Embedded: An NPR Podcast That May Convince You To #Defundthepolice
A Review for Great Pods!
Welcome to the Thunderdome!
If this is the first time you’ve checked out my reviews, then welcome. For everyone else, you know I normally review independent podcasts, and only stray from that when there’s a podcast that really sticks with me. This week’s review falls into that second category.
In an age where too often the topics I care about are under or misreported by many in what is sometimes called the ‘mainstream media’, one outlet has clearly risen above the rest. From their daily reporting to their podcasts, NPR is, in this reviewer’s humble opinion, the gold star in journalism.
Personally, I love so many of their podcasts (and probably will break my ‘only indies’ rule again in the future to review another), but this week I turned my reviewer’s ear to Embedded. Hosted by Kelly McEvers, a two-time Peabody Award winner and former host of probably the best news program in the world, All Things Considered, Embedded is a sort of conglomerate podcast tying in a host of different long-form documentaries under one podcast umbrella.
Ok, that was confusing even to me so let me explain a bit more. What Kelly and her team do with Embedded is choose a topic then spend months digging into that topic like any other docuseries. What’s different is, in effect, Embedded doesn’t have seasons but instead a diverse continuation of series. For example, probably their most famous series was called On Our Watch (already reviewed on Great Pods!) a partnership with other producers about police misconduct investigations.
In their latest, called Changing The Police, they’re taking a bit of a different look at law enforcement. To paraphrase the show’s description, while many have called for defunding or outright abolishing the police, municipalities have taken the more moderate approach of reform. But that term is a large bucket that encompasses multiple different modulations of action. So Kelly and her team embedded (see what I did there?) with the Yonkers Police Department to give listeners an inside listen on what policing in the post-BLM Movement world looks like and, if reform is even possible, how it can be done.

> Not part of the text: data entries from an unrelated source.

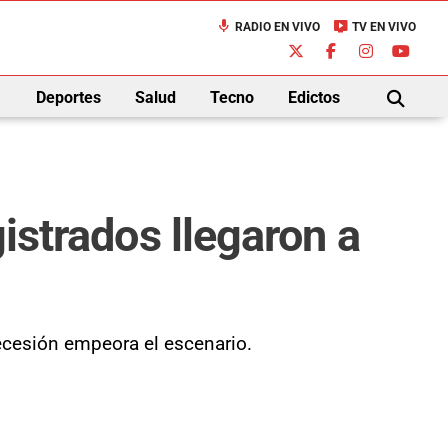
mic
live_tv
RADIO EN VIVO
TV EN VIVO
down
Deportes
Salud
Tecno
Edictos
BUSCAR
gistrados llegaron a
ecesión empeora el escenario.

As always, I try to identify any caveats I have to give in reviews and get them out of the way. So here is my caveat with this review; I am an out and proud #defundthepolice supporter. As a person with lived experience with drug use and substance misuse, I’ve seen how police are not the answer firsthand and have been treated poorly by law enforcement for simply living. As a person who works in the drug use and addiction space, one that overlaps heavily with social and criminal justice movements as well as anti-racism work, I fully support a future that doesn’t use armed response as an end all be all solution to literally everything. In fact, many of my company’s merch items include slogans on these topics, including one that says “Don’t Trust Cops Or Copaganda” (you can see all my merch at my Teepublic store).
All of that being said, I actually found the first couple of episodes in this series interesting yet maddening. Quite frankly, I thought they weren’t going far enough in pushing back on the B.S. we typically hear from the police (again, copaganda). Frankly, anyone with half a brain can usually say “well, clearly, that’s not true” when cops talk but members in the media try to both-sides the issue and give outright lies airtime because they came from law enforcement. And I hate that shit. Anyway, then came their latest episode, To Police or Not To Police. Which, and I don’t use this world lightly, was damn near perfect.
This particular episode explores a topic that deserves much more focus; that being the illogical issue of our society using police as a response for issues they not only aren’t trained to handle (mental and other health issues, non-violent disputes etc.) and how some municipalities are finally responding to this obvious oversight by training other first responders instead, a move, sadly, many police and police unions oppose over funding concerns and, too often, a desire to present the world as ten times scarier than it actually is. But I digress.
People who think like I do, that this country has a police problem that throwing more and more money at can’t and won’t solve, are sadly not the majority. But we are nowhere near the extreme minority that many in the, again I hate using this phrase, mainstream media would have you believe. It isn’t often that I hear views like mine expressed outside of the publications and outlets that I respect (looking at you, Filter Mag, Marshall Project, Vice sometimes but I won’t link them because they get enough love already, etc.), so hearing people question what to me seems obvious but, sadly, for too many seems radical, it means a lot, akin to finding out that maybe that weird kink you’re into isn’t actually so weird at all but everyone else is just to ashamed to talk about it. And I appreciate Kelly and her team so much for that freedom.
I give the show a solid 9/10 and encourage you all to listen!
You can check out Embedded at NPR or on Great Pods.